The fourth major contribution of this thesis delves into the potential for enhanced collaboration between VTS and autonomous ships. This section explores the possibility of future VTS centers assuming greater authority and direct responsibility for collision avoidance planning involving autonomous vessels. This approach envisions a central VTS unit that collects information from all participating vessels within its designated area. By leveraging this comprehensive data set, the VTS centrally solves the overall collision avoidance problem. Subsequently, the VTS translates these solutions into actionable waypoints and speed plan messages, which are delegated then back to the individual vessels within the environment. As in the previous contributions, this method also considers the main COLREG rules and proposes mechanisms to handle non-cooperative vessels.

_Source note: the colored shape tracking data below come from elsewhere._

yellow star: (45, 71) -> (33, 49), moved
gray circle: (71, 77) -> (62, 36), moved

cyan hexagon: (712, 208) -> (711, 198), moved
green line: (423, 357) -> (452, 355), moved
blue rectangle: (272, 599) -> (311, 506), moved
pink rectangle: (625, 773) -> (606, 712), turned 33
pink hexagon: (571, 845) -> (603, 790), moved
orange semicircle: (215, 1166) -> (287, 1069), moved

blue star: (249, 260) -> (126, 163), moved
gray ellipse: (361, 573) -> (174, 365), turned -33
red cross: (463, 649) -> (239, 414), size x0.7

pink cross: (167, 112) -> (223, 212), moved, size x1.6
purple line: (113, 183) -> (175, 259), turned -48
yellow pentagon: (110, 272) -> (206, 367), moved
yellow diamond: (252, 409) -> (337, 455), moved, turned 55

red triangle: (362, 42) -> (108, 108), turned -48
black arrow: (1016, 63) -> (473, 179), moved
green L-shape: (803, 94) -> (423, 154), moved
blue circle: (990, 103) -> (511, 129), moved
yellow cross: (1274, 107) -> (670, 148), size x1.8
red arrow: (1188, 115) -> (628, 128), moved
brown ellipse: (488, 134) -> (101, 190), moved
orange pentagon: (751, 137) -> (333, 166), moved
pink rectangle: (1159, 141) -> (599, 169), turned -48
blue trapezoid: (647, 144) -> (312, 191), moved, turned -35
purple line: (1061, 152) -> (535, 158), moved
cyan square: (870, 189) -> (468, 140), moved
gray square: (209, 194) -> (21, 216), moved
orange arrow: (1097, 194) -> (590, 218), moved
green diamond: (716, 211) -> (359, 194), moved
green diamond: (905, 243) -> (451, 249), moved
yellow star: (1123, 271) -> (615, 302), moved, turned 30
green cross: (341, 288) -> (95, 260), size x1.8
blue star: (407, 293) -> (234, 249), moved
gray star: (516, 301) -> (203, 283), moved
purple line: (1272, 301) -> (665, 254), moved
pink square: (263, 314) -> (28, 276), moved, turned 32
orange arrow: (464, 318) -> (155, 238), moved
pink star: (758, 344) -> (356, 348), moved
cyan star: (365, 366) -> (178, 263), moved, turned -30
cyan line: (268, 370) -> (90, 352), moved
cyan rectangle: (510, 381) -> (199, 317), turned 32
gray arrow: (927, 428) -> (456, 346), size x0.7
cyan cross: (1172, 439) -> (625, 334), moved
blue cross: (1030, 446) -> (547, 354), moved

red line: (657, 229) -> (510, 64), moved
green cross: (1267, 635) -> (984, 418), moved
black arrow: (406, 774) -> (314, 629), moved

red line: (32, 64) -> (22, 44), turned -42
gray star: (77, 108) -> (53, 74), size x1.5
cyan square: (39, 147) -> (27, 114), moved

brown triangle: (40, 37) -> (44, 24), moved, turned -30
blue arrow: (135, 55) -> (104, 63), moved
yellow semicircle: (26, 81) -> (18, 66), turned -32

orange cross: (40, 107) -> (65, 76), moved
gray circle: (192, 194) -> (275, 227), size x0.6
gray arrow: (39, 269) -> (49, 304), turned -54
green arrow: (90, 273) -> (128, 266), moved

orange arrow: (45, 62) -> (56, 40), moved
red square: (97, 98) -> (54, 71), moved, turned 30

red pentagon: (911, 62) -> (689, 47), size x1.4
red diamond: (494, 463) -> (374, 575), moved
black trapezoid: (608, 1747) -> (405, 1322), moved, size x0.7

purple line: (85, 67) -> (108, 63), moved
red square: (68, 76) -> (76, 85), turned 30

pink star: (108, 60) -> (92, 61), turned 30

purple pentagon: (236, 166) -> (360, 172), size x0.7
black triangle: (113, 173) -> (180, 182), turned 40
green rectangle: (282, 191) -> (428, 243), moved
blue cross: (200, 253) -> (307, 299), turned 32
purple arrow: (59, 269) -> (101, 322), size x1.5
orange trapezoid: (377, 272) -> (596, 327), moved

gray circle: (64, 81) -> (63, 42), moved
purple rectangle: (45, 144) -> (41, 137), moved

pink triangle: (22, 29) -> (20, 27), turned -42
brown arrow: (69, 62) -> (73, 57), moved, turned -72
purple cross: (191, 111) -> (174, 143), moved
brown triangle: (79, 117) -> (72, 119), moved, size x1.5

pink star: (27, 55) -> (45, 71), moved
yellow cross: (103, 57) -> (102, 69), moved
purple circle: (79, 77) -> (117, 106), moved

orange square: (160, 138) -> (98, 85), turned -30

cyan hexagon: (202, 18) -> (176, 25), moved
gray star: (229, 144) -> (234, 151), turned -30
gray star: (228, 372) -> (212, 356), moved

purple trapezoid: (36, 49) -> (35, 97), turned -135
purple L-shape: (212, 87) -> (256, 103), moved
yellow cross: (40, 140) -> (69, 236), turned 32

The final major contribution of this thesis proposes a decision support system for RCC operators. This system investigates the collaborative approach of integrating autonomous navigation systems with human expertise for trajectory planning. This approach leverages the computational power of autonomous technology while capitalizing on human experience in multi-criteria decisionmaking. First, the decision support system incorporates environmental factors such as ocean currents, wind, and tidal information, along with considerations for narrow channel geometry, squat effects, and under-keel clearance concepts. Then, the system utilizes these factors and integrates vessel maneuvering characteristics and potential failure scenarios to conduct a comprehensive risk assessment. Next, the optimization algorithm calculates numerous alternative trajectory plans. Finally, human expertise and preferences are integrated through multi-criteria decision-making (MCDM) and clustering methods to filter and present a manageable set of alternative solutions to the RCC operator for final decision-making. This collaborative approach ensures that human oversight remains an essential element in navigating complex situations.
In conclusion, this thesis investigates various collaboration scenarios and strategies applicable to autonomous ship collision avoidance methods. Through its contributions, this thesis aims to significantly enhance the safety and efficiency of maritime navigation in the era of autonomous shipping.